Posted by: Scott Trimble
Jan. 21, 2020

Many parts of the world face water shortage and drought. As a result, farms and orchards are losing their capacity to produce food. According to the Food and Agriculture Organization (FAO), drought cost the world 29 billion USD in 2018; therefore, it is imperative for governments, crop consultants, and farmers to be proactive. Technology is already available for risk assessment, planning, and adapting land to drought. Among them are many small, inexpensive, and portable tools that can help make agriculture and forestry sustainable in these difficult times.

Agricultural Drought

The drought that concerns farmers and horticulturists is agricultural drought. It starts with scarce rains, which lowers the water table and decreases water in rivers and lakes. People make the situation worse by overusing and depleting groundwater reservoirs. Demand for more water comes from increasing agriculture and forestry, as well as a growing population. As a result, this further reduces the water available for growing crops.

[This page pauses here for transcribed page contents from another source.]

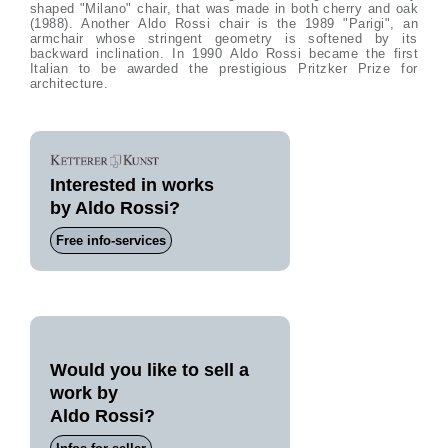
shaped "Milano" chair, that was made in both cherry and oak
(1988). Another Aldo Rossi chair is the 1989 "Parigi", an
armchair whose stringent geometry is softened by its
backward inclination. In 1990 Aldo Rossi became the first
Italian to be awarded the prestigious Pritzker Prize for
architecture.
Interested in works
by Aldo Rossi?
Free info-services
Would you like to sell a
work by
Aldo Rossi?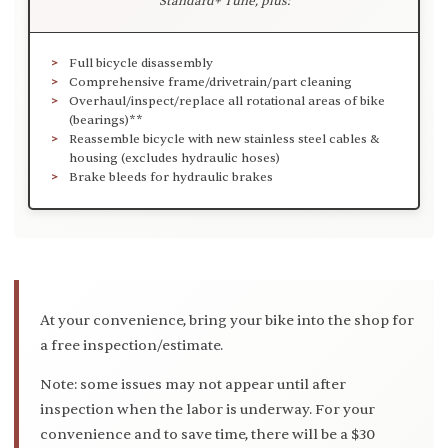
Standard+ Tune, plus:
Full bicycle disassembly
Comprehensive frame/drivetrain/part cleaning
Overhaul/inspect/replace all rotational areas of bike
(bearings)**
Reassemble bicycle with new stainless steel cables &
housing (excludes hydraulic hoses)
Brake bleeds for hydraulic brakes
At your convenience, bring your bike into the shop for
a free inspection/estimate.
Note: some issues may not appear until after
inspection when the labor is underway. For your
convenience and to save time, there will be a $30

Also, climate change makes the scarcity of water worldwide worse. Global warming is causing more extreme weather events, making rain and storms stronger in some places and droughts more frequent and severe in other places. So, semi-arid and arid regions are becoming drier. (See Fig 1 for areas that are predicted to face droughts).

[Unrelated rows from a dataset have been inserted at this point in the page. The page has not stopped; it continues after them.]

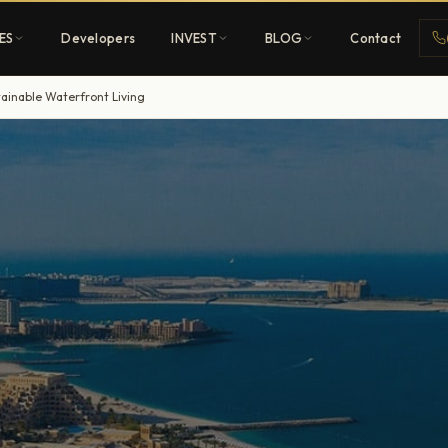
ES
Developers
INVEST
BLOG
Contact
tainable Waterfront Living
Penthouses
ehold
Sky-high ultra-luxury
All Developers
nature
Browse 80+ UAE
developers
REGISTER FREE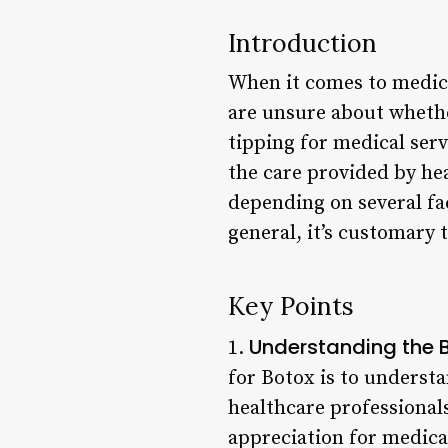
Introduction
When it comes to medica
are unsure about whether
tipping for medical ser
the care provided by hea
depending on several fac
general, it’s customary t
Key Points
Understanding the B
1.
for Botox is to understa
healthcare professiona
appreciation for medica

Figure 1: Map of areas facing drought hazard. (Image credits: Carrao et al. 2016,

According to the United Nations Convention to Combat Desertification, drought has been partly responsible for turning 12 million hectares of land barren, resulting in a loss of 20 million tons of grains.

Besides agriculture, forestry is also affected by drought. However, it is farming that bears the brunt of the drought. In developing countries, 83% of the economic losses due to water scarcity were from farms, according to FAO.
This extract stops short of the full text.